The world's first open source Sora-like architecture video generation model is here!
The entire training process, including data processing, all training details and model weights, is all open.
This is the just released Open-Sora 1.0.
The actual effect it brings is as follows, it can generate the bustling traffic in the night scene of the bustling city.
You can also use an aerial photography perspective to show the scene of the cliff coast and the sea water lapping against the rocks.
Or the vast starry sky under time-lapse photography.
Since Sora's release, revealing and recreating Sora has become one of the most talked about topics in the development community due to its stunning effects and scarcity of technical details.
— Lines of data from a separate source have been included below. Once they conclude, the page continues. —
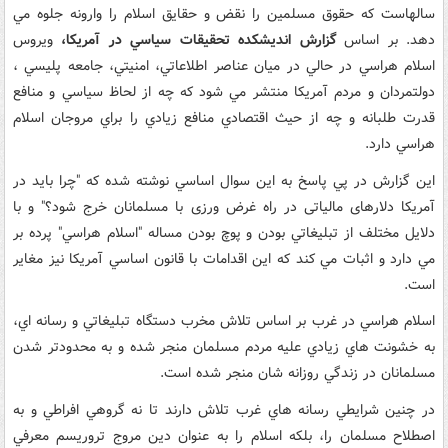
سالهاست كه حقوق مسلمين را نقض و حقايق اسلام را وارونه جلوه مي
دهد. بر اساس
گزارش انديشكده تحقيقات سياسي در آمريكا،
ويروس
اسلام هراسي در حالي در ميان عناصر اطلاعاتي، امنيتي، جامعه پليسي ،
دولتمردان و مردم آمريكا منتشر مي شود كه چه از لحاظ سياسي و منافع
قدرت طلبانه و چه از حيث اقتصادي منافع زيادي را براي مروجان اسلام
هراسي دارد.
اين گزارش در پي پاسخ به اين سوال اساسي نوشته شده كه "چرا باید در
آمریکا دلار­های مالیاتی در راه غرض ورزی با مسلمانان خرج شود؟" و با
دلايل مختلف از تبليغاتي بودن و پوچ بودن مساله "اسلام هراسي" پرده بر
مي دارد و اثبات مي كند كه اين اقدامات با قانون اساسي آمريكا نيز مغاير
است.
اسلام هراسي در غرب بر اساس تلاش مخرب دستگاه تبليغاتي و رسانه اي،
به خشونت هاي زيادي عليه مردم مسلمان منجر شده و به محدودتر شدن
مسلمانان در زندگي روزانه شان منجر شده است.
در چنين شرايطي رسانه هاي غرب تلاش دارند تا نه گروهي افراطي و به
اصطلاح مسلمان را، بلكه اسلام را به عنوان دين مروج تروريسم معرفي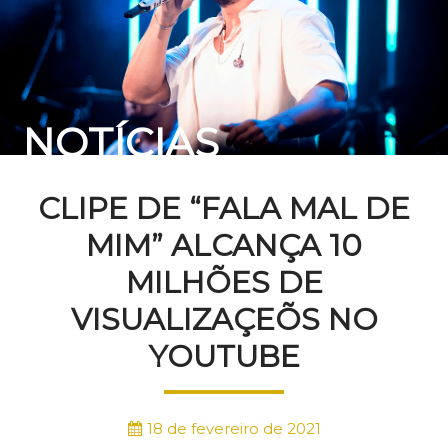
NOTÍCIAS
CLIPE DE “FALA MAL DE
MIM” ALCANÇA 10
MILHÕES DE
VISUALIZAÇEÕS NO
YOUTUBE
18 de fevereiro de 2021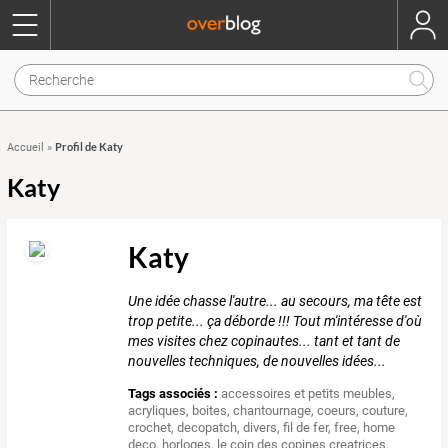
Profil de Katy
Accueil
»
Katy
Katy
Une idée chasse l'autre... au secours, ma tête est
trop petite... ça déborde !!! Tout m'intéresse d'où
mes visites chez copinautes... tant et tant de
nouvelles techniques, de nouvelles idées...
Tags associés :
accessoires et petits meubles
,
acryliques
,
boites
,
chantournage
,
coeurs
,
couture
,
crochet
,
decopatch
,
divers
,
fil de fer
,
free
,
home
deco
,
horloges
,
le coin des copines creatrices
,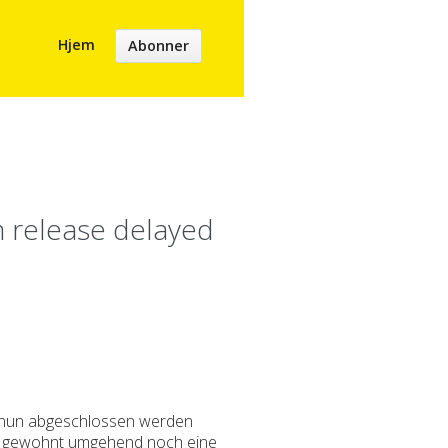
Hjem
Abonner
 release delayed
m nun abgeschlossen werden
wie gewohnt umgehend noch eine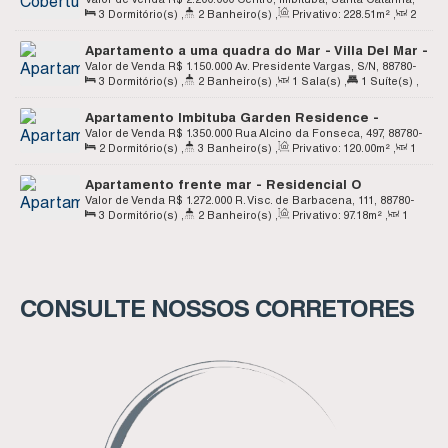
Centro - Imbituba SC
3
Dormitório(s)
,
2
Banheiro(s)
,
Privativo:
228
.51
m²
,
2
Brasil
Sala(s)
,
Total:
296
.75
m²
Apartamento a uma quadra do Mar - Villa Del Mar -
Centro de Imbituba SC
Valor de Venda
R$
1.150.000
Av. Presidente Vargas, S/N, 88780-
3
Dormitório(s)
,
2
Banheiro(s)
,
1
Sala(s)
,
1
Suíte(s)
,
000, Centro, Imbituba, Santa Catarina, Brasil
2
Vaga(s)
Apartamento Imbituba Garden Residence -
Centro - Imbituba SC
Valor de Venda
R$
1.350.000
Rua Alcino da Fonseca, 497, 88780-
2
Dormitório(s)
,
3
Banheiro(s)
,
Privativo:
120
.00
m²
,
1
000, Centro, Imbituba, Santa Catarina, Brasil
Sala(s)
,
2
Suíte(s)
,
1
Vaga(s)
Apartamento frente mar - Residencial O
Jangadeiro - Centro - Imbituba SC
Valor de Venda
R$
1.272.000
R. Visc. de Barbacena, 111, 88780-
3
Dormitório(s)
,
2
Banheiro(s)
,
Privativo:
97
.18
m²
,
1
000, Centro, Imbituba, Santa Catarina, Brasil
Sala(s)
,
1
Suíte(s)
,
1
Vaga(s)
CONSULTE NOSSOS CORRETORES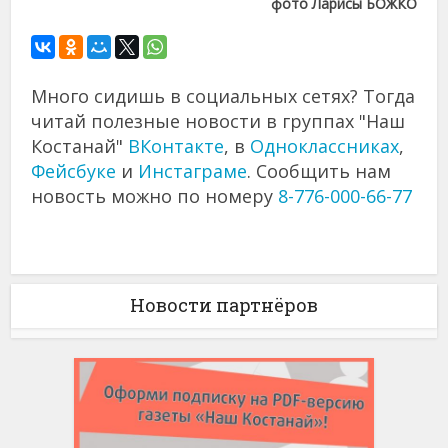
фото Ларисы БОЖКО
Много сидишь в социальных сетях? Тогда
читай полезные новости в группах "Наш
Костанай"
ВКонтакте
, в
Одноклассниках
,
Фейсбуке
и
Инстаграме
. Сообщить нам
новость можно по номеру
8-776-000-66-77
Новости партнёров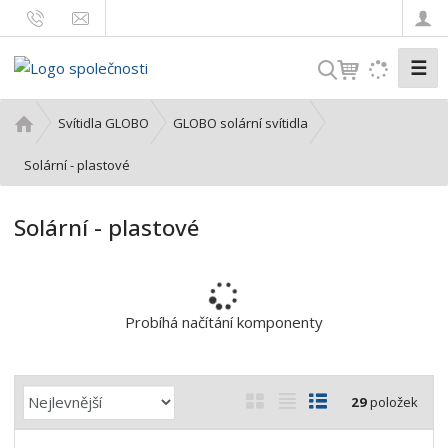
☰
V
y
h
Ú
Svítidla GLOBO
GLOBO solární svítidla
l
v
o
Solární - plastové
e
d
d
n
a
Solární - plastové
í
t
s
t
r
a
Probíhá načítání komponenty
n
a
Ř
O
T
Ř
29
položek
a
b
a
á
z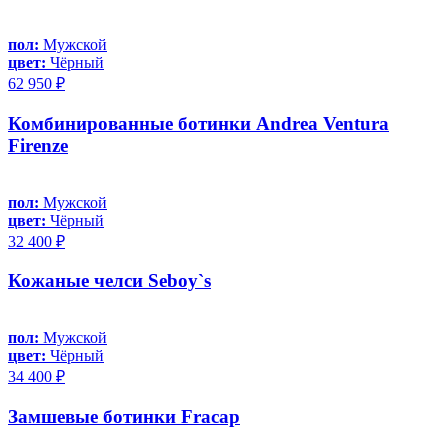
пол:
Мужской
цвет:
Чёрный
62 950 ₽
Комбинированные ботинки Andrea Ventura
Firenze
пол:
Мужской
цвет:
Чёрный
32 400 ₽
Кожаные челси Seboy`s
пол:
Мужской
цвет:
Чёрный
34 400 ₽
Замшевые ботинки Fracap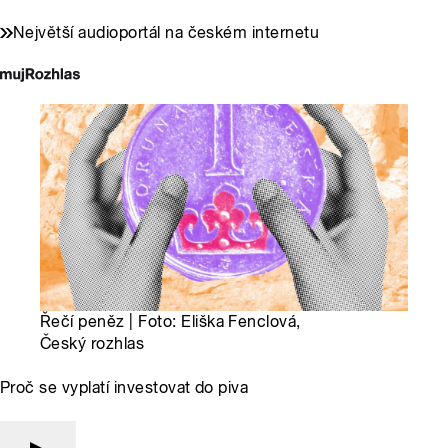
Největší audioportál na českém internetu
Řečí peněz | Foto: Eliška Fenclová,
Český rozhlas
Proč se vyplatí investovat do piva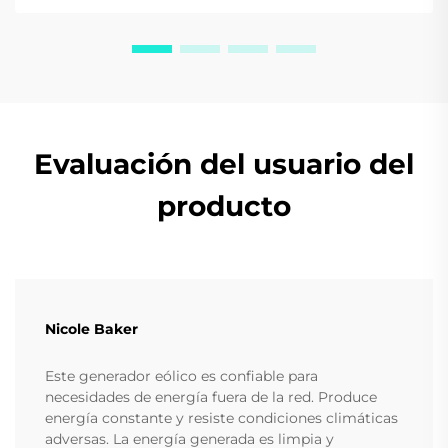
Evaluación del usuario del
producto
Nicole Baker
Este generador eólico es confiable para
necesidades de energía fuera de la red. Produce
energía constante y resiste condiciones climáticas
adversas. La energía generada es limpia y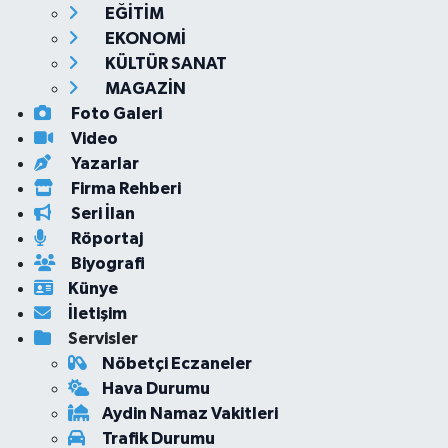
EĞİTİM
EKONOMİ
KÜLTÜR SANAT
MAGAZİN
Foto Galeri
Video
Yazarlar
Firma Rehberi
Seri İlan
Röportaj
Biyografi
Künye
İletişim
Servisler
Nöbetçi Eczaneler
Hava Durumu
Aydin Namaz Vakitleri
Trafik Durumu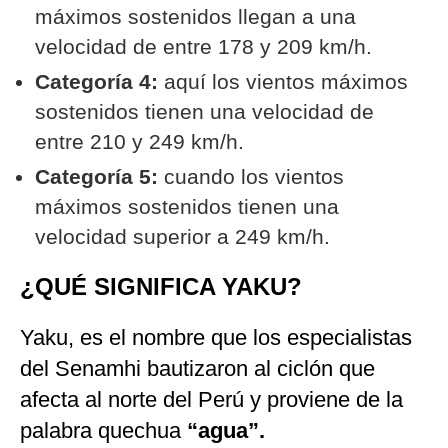
máximos sostenidos llegan a una
velocidad de entre 178 y 209 km/h.
Categoría 4:
aquí los vientos máximos
sostenidos tienen una velocidad de
entre 210 y 249 km/h.
Categoría 5:
cuando los vientos
máximos sostenidos tienen una
velocidad superior a 249 km/h.
¿QUÉ SIGNIFICA YAKU?
Yaku, es el nombre que los especialistas
del Senamhi bautizaron al ciclón que
afecta al norte del Perú y proviene de la
palabra quechua
“agua”.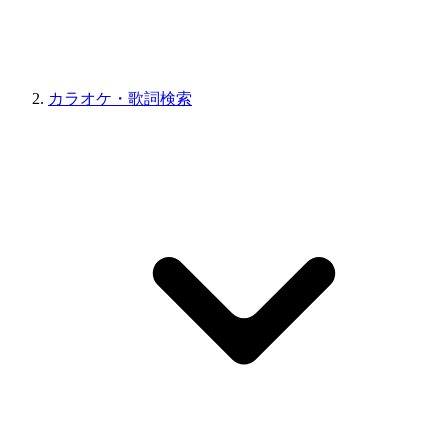
カラオケ・歌詞検索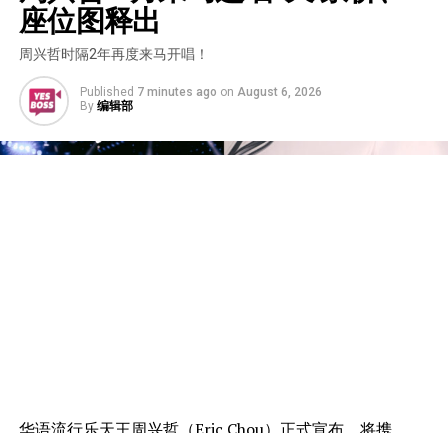
座位图释出
周兴哲时隔2年再度来马开唱！
Published
7 minutes ago
on
August 6, 2026
By
编辑部
华语流行乐天王周兴哲（Eric Chou）正式宣布，将携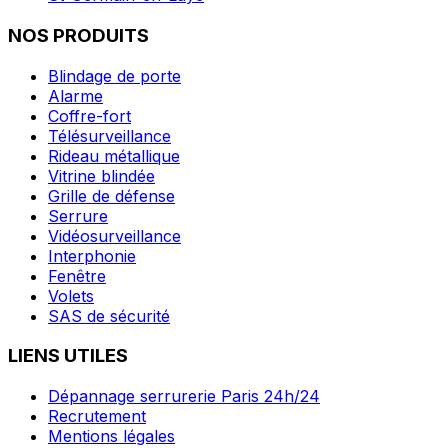
NOS PRODUITS
Blindage de porte
Alarme
Coffre-fort
Télésurveillance
Rideau métallique
Vitrine blindée
Grille de défense
Serrure
Vidéosurveillance
Interphonie
Fenêtre
Volets
SAS de sécurité
LIENS UTILES
Dépannage serrurerie Paris 24h/24
Recrutement
Mentions légales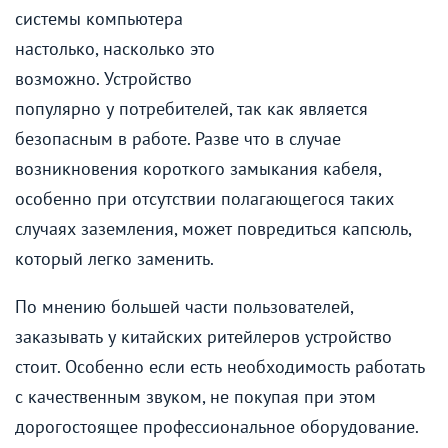
системы компьютера
настолько, насколько это
возможно. Устройство
популярно у потребителей, так как является
безопасным в работе. Разве что в случае
возникновения короткого замыкания кабеля,
особенно при отсутствии полагающегося таких
случаях заземления, может повредиться капсюль,
который легко заменить.
По мнению большей части пользователей,
заказывать у китайских ритейлеров устройство
стоит. Особенно если есть необходимость работать
с качественным звуком, не покупая при этом
дорогостоящее профессиональное оборудование.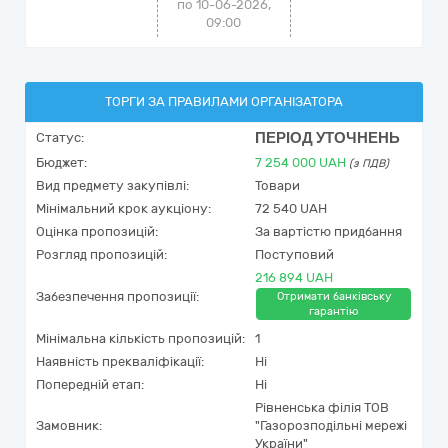
по 10-06-2026,
09:00
ТОРГИ ЗА ПРАВИЛАМИ ОРГАНІЗАТОРА
ПЕРІОД УТОЧНЕНЬ
Статус:
Бюджет:
7 254 000
UAH
(з ПДВ)
Вид предмету закупівлі:
Товари
Мінімальний крок аукціону:
72 540 UAH
Оцінка пропозицій:
За вартістю придбання
Розгляд пропозицій:
Поступовий
216 894 UAH
Забезпечення пропозиції:
Отримати банківську
гарантію
Мінімальна кількість пропозицій:
1
Наявність прекваліфікації:
Ні
Попередній етап:
Ні
Рівненська філія ТОВ
Замовник:
"Газорозподільні мережі
України"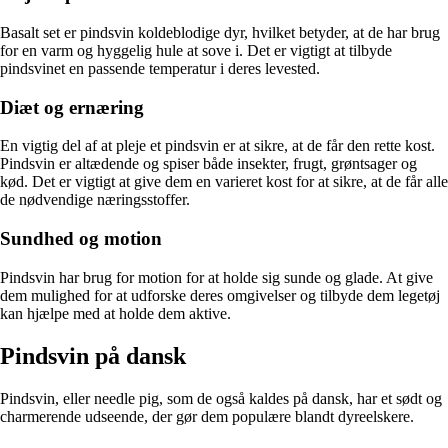
Basalt set er pindsvin koldeblodige dyr, hvilket betyder, at de har brug
for en varm og hyggelig hule at sove i. Det er vigtigt at tilbyde
pindsvinet en passende temperatur i deres levested.
Diæt og ernæring
En vigtig del af at pleje et pindsvin er at sikre, at de får den rette kost.
Pindsvin er altædende og spiser både insekter, frugt, grøntsager og
kød. Det er vigtigt at give dem en varieret kost for at sikre, at de får alle
de nødvendige næringsstoffer.
Sundhed og motion
Pindsvin har brug for motion for at holde sig sunde og glade. At give
dem mulighed for at udforske deres omgivelser og tilbyde dem legetøj
kan hjælpe med at holde dem aktive.
Pindsvin på dansk
Pindsvin, eller needle pig, som de også kaldes på dansk, har et sødt og
charmerende udseende, der gør dem populære blandt dyreelskere.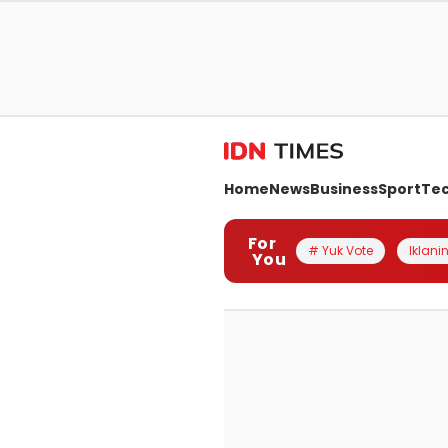
Home
News
Business
Sport
Te
For
# Yuk Vote
Iklanin
You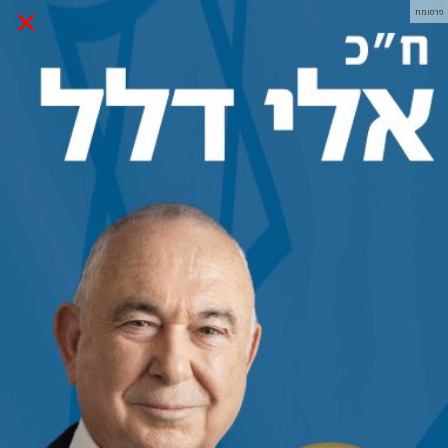
×
פרסומת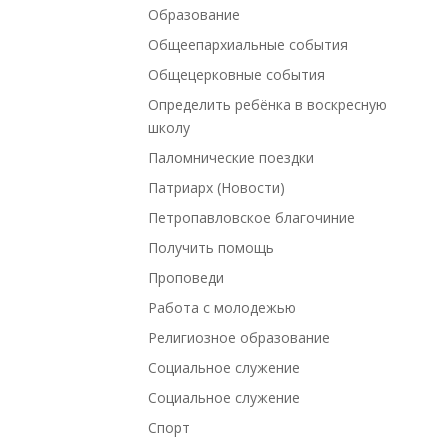
Образование
Общеепархиальные события
Общецерковные события
Определить ребёнка в воскресную
школу
Паломнические поездки
Патриарх (Новости)
Петропавловское благочиние
Получить помощь
Проповеди
Работа с молодежью
Религиозное образование
Социальное служение
Социальное служение
Спорт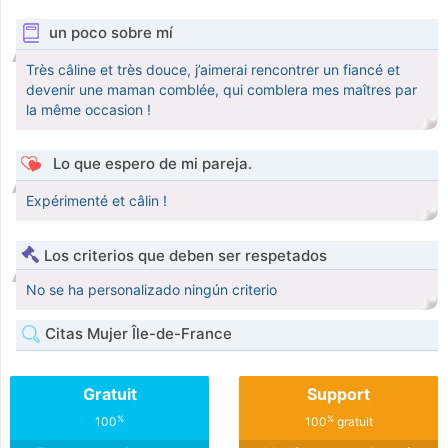
un poco sobre mí
Très câline et très douce, j’aimerai rencontrer un fiancé et
devenir une maman comblée, qui comblera mes maîtres par
la même occasion !
Lo que espero de mi pareja.
Expérimenté et câlin !
Los criterios que deben ser respetados
No se ha personalizado ningún criterio
Citas Mujer Île-de-France
Gratuit
Support
%
%
100
100
gratuit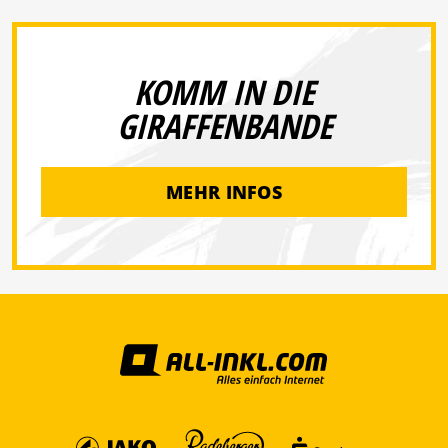
KOMM IN DIE
GIRAFFENBANDE
MEHR INFOS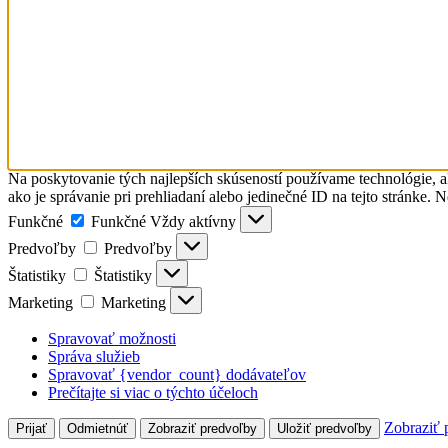
Na poskytovanie tých najlepších skúseností používame technológie, a
ako je správanie pri prehliadaní alebo jedinečné ID na tejto stránke. 
Funkčné
Funkčné
Vždy aktívny
Predvoľby
Predvoľby
Štatistiky
Štatistiky
Marketing
Marketing
Spravovať možnosti
Správa služieb
Spravovať {vendor_count} dodávateľov
Prečítajte si viac o týchto účeloch
Zobraziť 
Prijať
Odmietnúť
Zobraziť predvoľby
Uložiť predvoľby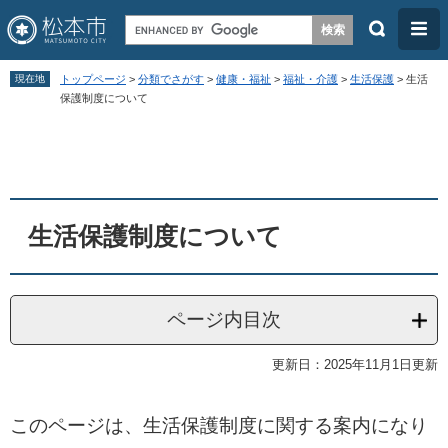
検
メ
索
ニ
ペ
メ
ュ
現在地
トップページ
>
分類でさがす
>
健康・福祉
>
福祉・介護
>
生活保護
>
生活
ー
ニ
保護制度について
ー
ジ
ュ
本
の
ー
文
先
を
頭
飛
生活保護制度について
で
ば
す
し
。
て
ページ内目次
本
文
更新日：2025年11月1日更新
へ
このページは、生活保護制度に関する案内になり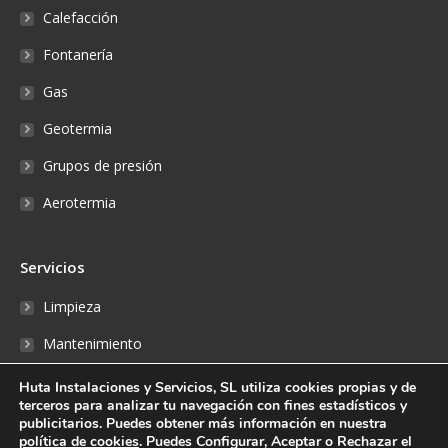
Calefacción
Fontanería
Gas
Geotermia
Grupos de presión
Aerotermia
Servicios
Limpieza
Mantenimiento
Reparaciones
Huta Instalaciones y Servicios, SL utiliza cookies propias y de
terceros para analizar tu navegación con fines estadísticos y
Fontanería
publicitarios. Puedes obtener más información en nuestra
política de cookies
. Puedes Configurar, Aceptar o Rechazar el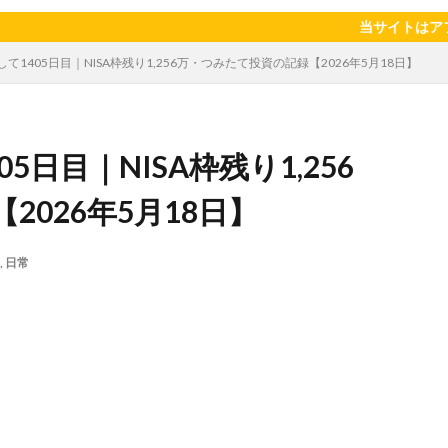
陽のタマゴ
宝探し
実家暮らし
家庭菜園
家庭菜園、 野菜、
当サイトはアフィリエイト広
当選品
手作り
投資
投資信託
掛川花鳥園
携帯キ
して1405日目｜NISA枠残り1,256万・つみたて投資の記録【2026年5月18日】
ゼソース
料理、スクランブルエッグ
旅行
日常
日間賀島
柿
株主優待
株式投資
桃
梅
梅干し
楽天
焼きそば
父の日
牛乳
玉ねぎ
玉子焼き
瓜
5日目｜NISA枠残り1,256
眠気対策
睡眠
紅はるか
絹さや
耳かき
耳掃除
芽キャベツ
茎ブロッコリー
落花生
謎解き
買い替え
資
026年5月18日】
作業
通信制限
配当
野菜
閉店
飲食店
鬼まんじゅ
,
日常
検索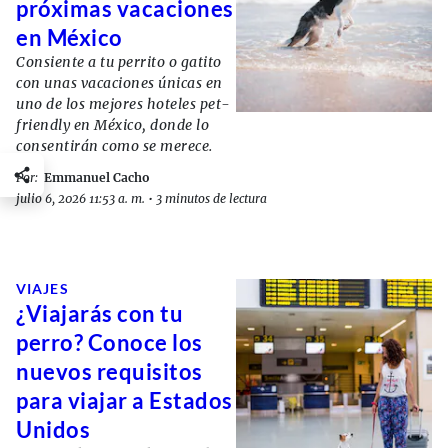
próximas vacaciones
en México
Consiente a tu perrito o gatito
con unas vacaciones únicas en
uno de los mejores hoteles pet-
friendly en México, donde lo
consentirán como se merece.
Por:
Emmanuel Cacho
julio 6, 2026 11:53 a. m.
•
3 minutos de lectura
VIAJES
¿Viajarás con tu
perro? Conoce los
nuevos requisitos
para viajar a Estados
Unidos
For example, the Colossal-AI team launched a Sora training and inference replication process that can reduce costs by 46%.
After just two weeks, the team once again released the latest progress, reproducing a Sora-like solution, and made the technical solution and detailed tutorials open source for free on GitHub.
Then the question is, how to reproduce Sora?
Open-Sora open source address: https://github.com/hpcaitech/Open-Sora
The Sora recurrence plan includes four Aspects:
The model adopts Sora homologous architecture Diffusion Transformer (DiT).
It is based on PixArt-α, a high-quality open source Vincent graph model using DiT architecture. On this basis, it introduces a temporal attention layer and extends it to video data.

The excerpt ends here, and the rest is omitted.